The Hawke government and education 1983–1985

Abstract
Education was a major component of the platform and performance of the Whitlam governments. Under Fraser, projects were abandoned and overall growth ceased. The needs principle for aid to non‐government schools was undermined by the emphasis on unrestricted access to alternatives to the State system. Pressure grew for schooling to reflect and service the needs of the market place. The 1983 election campaign scarcely mentioned education although special interests ensured that traditional commitments were secured. Once in power, the Hawke government tended to ignore these and maintained constraints on education spending.

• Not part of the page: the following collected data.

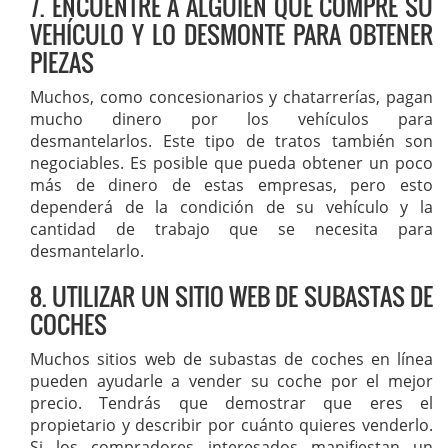
7. ENCUENTRE A ALGUIEN QUE COMPRE SU
VEHÍCULO Y LO DESMONTE PARA OBTENER
PIEZAS
Muchos, como concesionarios y chatarrerías, pagan
mucho dinero por los vehículos para
desmantelarlos. Este tipo de tratos también son
negociables. Es posible que pueda obtener un poco
más de dinero de estas empresas, pero esto
dependerá de la condición de su vehículo y la
cantidad de trabajo que se necesita para
desmantelarlo.
8. UTILIZAR UN SITIO WEB DE SUBASTAS DE
COCHES
Muchos sitios web de subastas de coches en línea
pueden ayudarle a vender su coche por el mejor
precio. Tendrás que demostrar que eres el
propietario y describir por cuánto quieres venderlo.
Si los compradores interesados manifiestan un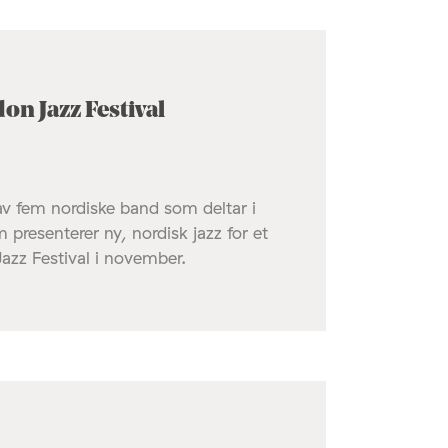
on Jazz Festival
v fem nordiske band som deltar i
presenterer ny, nordisk jazz for et
azz Festival i november.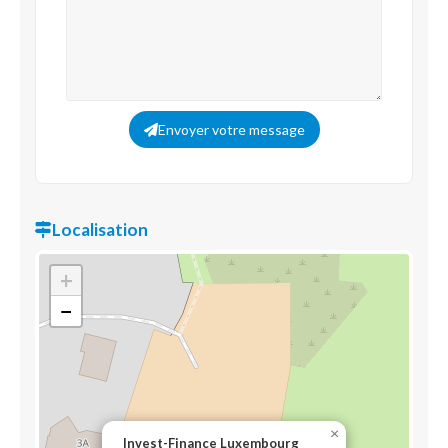
Envoyer votre message
Localisation
+
−
×
Invest-Finance Luxembourg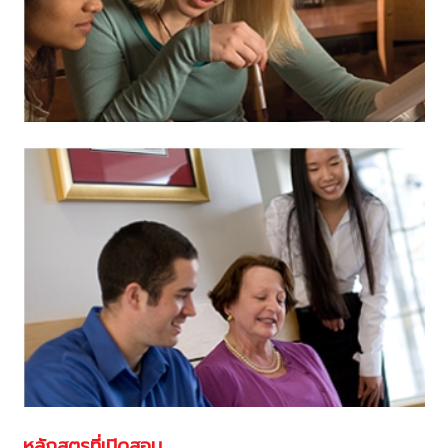
หลักสูตรที่เปิดสอน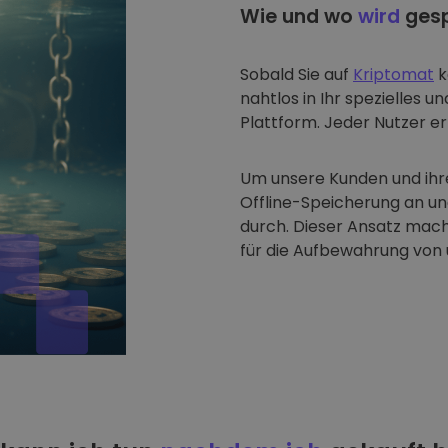
Wie und wo
wird
gesp
Sobald Sie auf
Kriptomat
k
nahtlos in Ihr spezielles u
Plattform. Jeder Nutzer erh
Um unsere Kunden und ihre
Offline-Speicherung an u
durch. Dieser Ansatz mach
für die Aufbewahrung von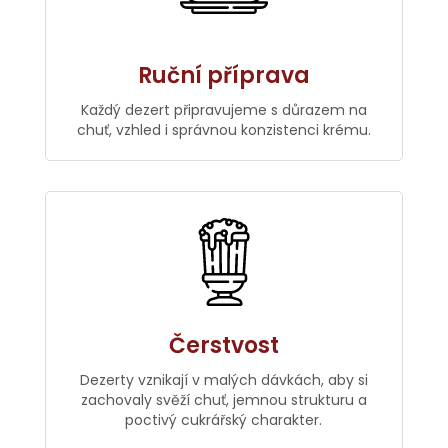
Ruční příprava
Každý dezert připravujeme s důrazem na
chuť, vzhled i správnou konzistenci krému.
Čerstvost
Dezerty vznikají v malých dávkách, aby si
zachovaly svěží chuť, jemnou strukturu a
poctivý cukrářský charakter.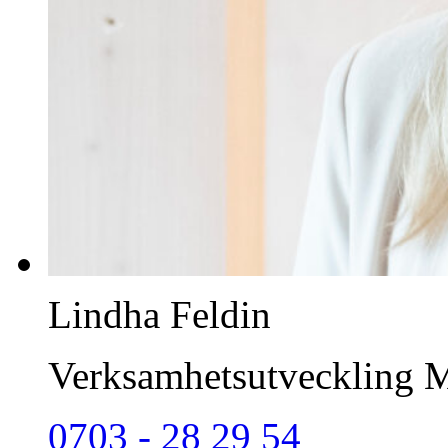
Lindha Feldin
Verksamhetsutveckling M
0703 - 28 29 54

Naive attempts in 1983 to implement the policy of reducing grants to wealthy private schools resulted, by 1984, in a bruised and shaken Hawke government having to placate the powerful private school/Catholic bishops lobby with a generously funded ‘historic settlement’ of the State Aid debate. The Participation and Equity Program was introduced to increase participation in post‐compulsory education, particularly by disadvantaged groups. Initially the depressed state of tertiary education was not addressed by the Hawke government which continued the neglect characteristic of the Fraser years. Hawke was returned to office in 1984 on a platform which had as little to say about education as it had in 1983. The rhetoric and practice of the Hawke government has tended to reflect a view of education which is highly economic and instrumental in orientation. A crude nexus is seen to exist between educational spending and productive employment, a view which excludes any concern for the social benefits of education or a longer‐term perspective about the value of intellectual endeavour. Labor's traditional ideals and objectives of widening access to education and hence social and economic power are in danger of being ignored. If economic considerations alone continue to dominate policy, the legacy of the Hawke government may well be a set of educational policies which are destined, on balance, to increase rather than reduce inequalities in our society.